While the Parks Department is largely responsible for regular street-tree maintenance, the city’s 650,000-plus street trees are always in need of extra support. Last year, Trees New York, a tree-stewardship nonprofit founded in 1976, trained 300 citizen pruners, each leaving the course with a citizen tree-pruning license that’s good for five years and the right to assess, and adjust, any public tree in their path. (Though this has its limits: They are not allowed to prune on private property and instead are advised to report a distressed tree to the property owner and 311. Park-tree adjustments, an entirely different turf, is also not allowed unless done in conjunction with the park’s administrator.)
Christina McLaughlin, who has been teaching this course for the last year, starts the class by going over the different tools she has with her, which include a pole saw, a pole pruner, and a bucket. She identifies trees for us as we walk down 23rd Street, with students eager to guess correctly. “One of these times I’m going to be right,” a student mutters to himself after misidentifying a Japanese Pagoda tree as a locust. When we get to a Chinese elm, McLaughlin points out a branch that is crossing over another that looks like a good target for pruning. The class gets into formation. (Another bit of the pruner’s code: It is good to prune with a partner.) One student holds the branch, while another saws it off.
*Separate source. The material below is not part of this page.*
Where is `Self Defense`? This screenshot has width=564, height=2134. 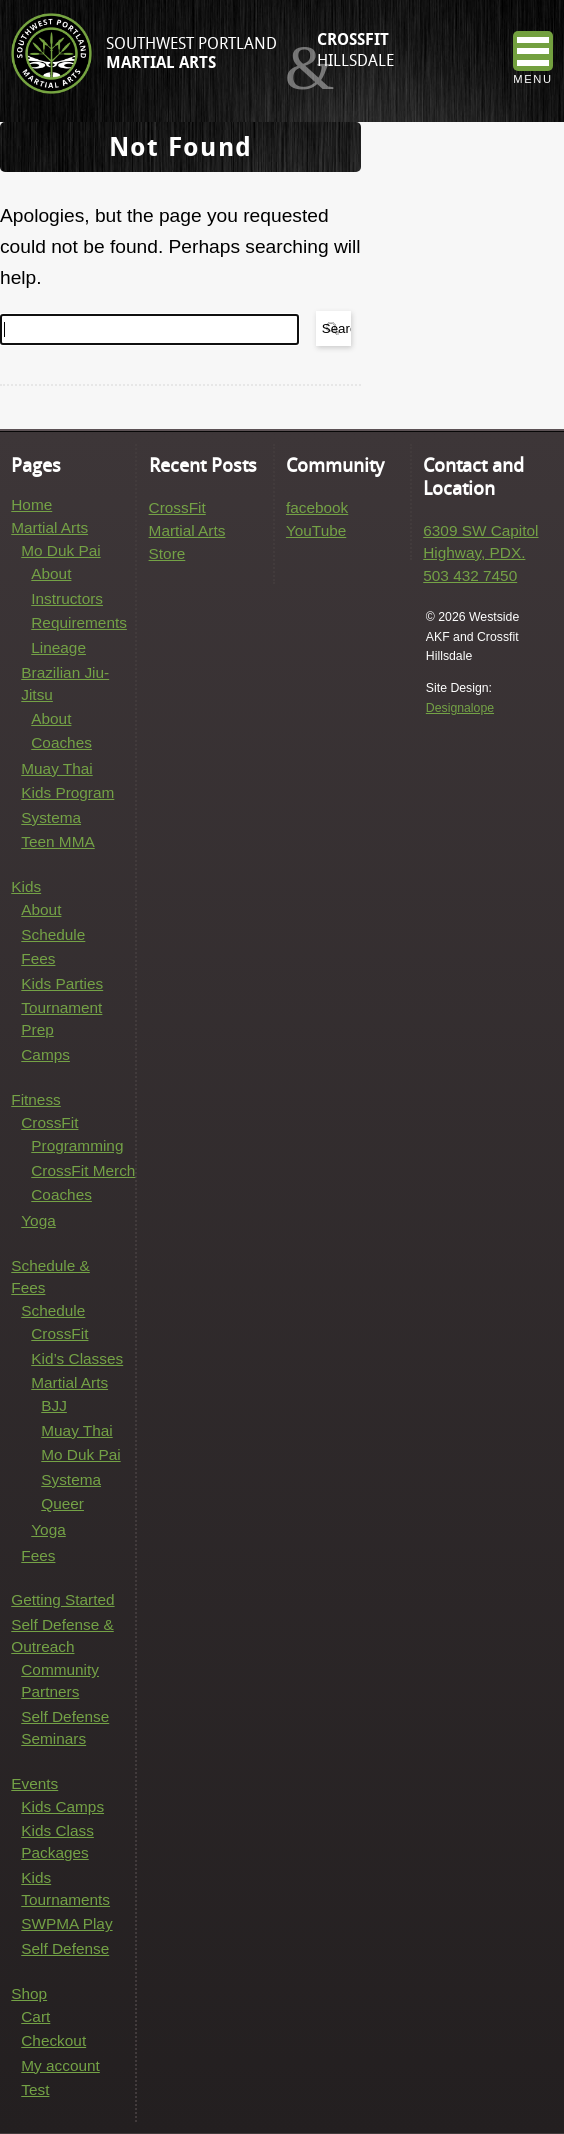 Self Defense is located at coordinates (65, 1948).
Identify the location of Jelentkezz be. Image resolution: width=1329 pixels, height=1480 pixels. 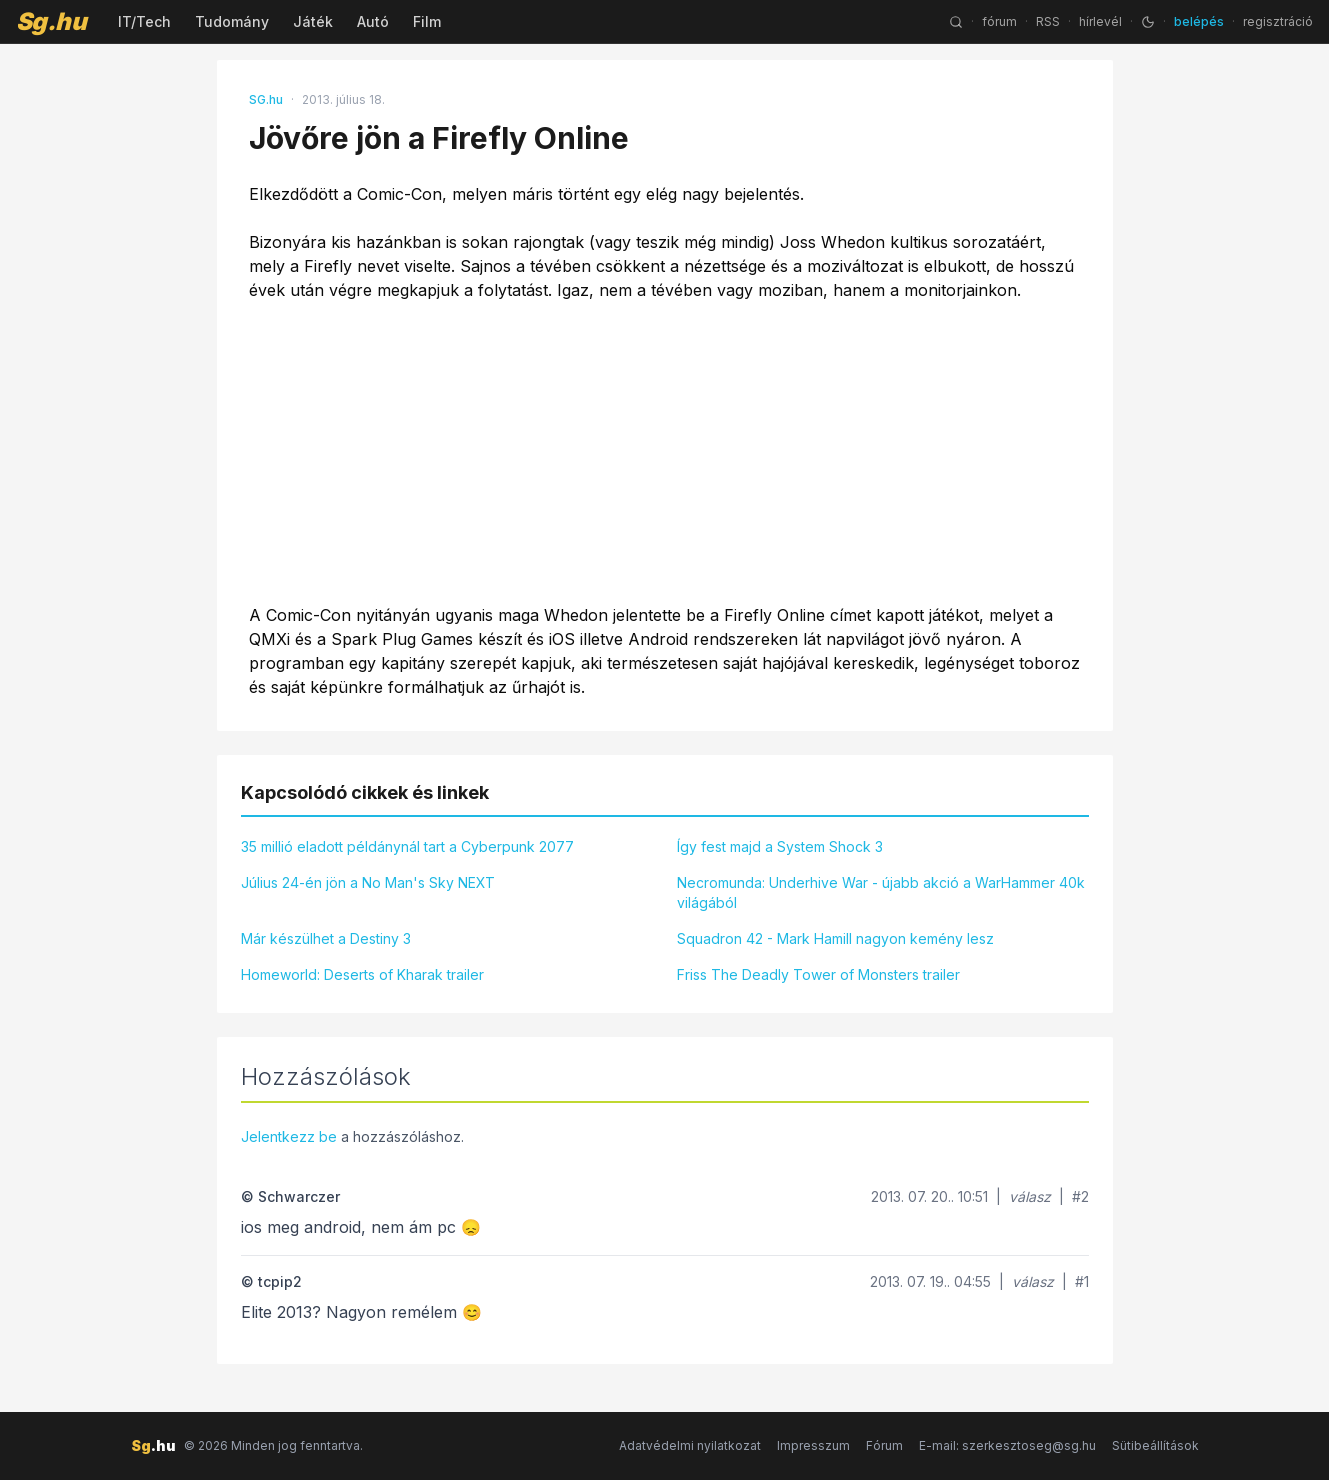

After it comes down, Andrea, an urban planner , wonders out loud how the ten-foot-long branch will fit in the bucket. The class works on breaking it down into perfect little segments and they all rest neatly in the bucket. “It’s like magic,” Andrea says.
McLaughlin passes on some mantras for beginners — cut away from oneself (first-aid kits are best when they “produce dust”), only prune up to 20 percent of the tree, and Christmas lights are okay on a tree for the holidays but not all year round. Trees might need pruning for a number of reasons. Branches die or become too crowded, while others are simply in the way. The latter is why Paul Curiale, an especially eager student from Marine Park, got into the class. “I’m maybe not as into trees as others in the group but I’m really into safety,” Curiale said. At one point, everyone seems nervous that a small stub he’s cutting down might hit a car, but Curiale ends up catching it midair. Everyone cheers.
Perhaps unsurprisingly, Curiale is the outlier. Most of the people in class are very into trees. Nelson, who had tried and failed to get into the class last year, said she always wanted to be an agriculturist growing up, but ended up in IT. The class is her way of living out that version of her life while keeping her day job. I can hear her whisper “I’m so excited” as someone saws into a branch. The class has awakened something in everyone, it seems. “I missed the bus the other day staring at a tree,” Andrea tells me.
McLaughlin is also a tree obsessive, naturally. “The next tree I’m going to fangirl out a bit because I love this tree,” she says as we approach a bald cypress with red-streaked bark and elegant symmetrical branches arching upward. (The class ooohs and ahhs.) But we leave it without so much as a snip. “These trees thin themselves out so we don’t have to do too much work,” McLaughlin says. Perhaps as important as knowing when to prune is knowing when not to prune. Some trees are just perfect as they are.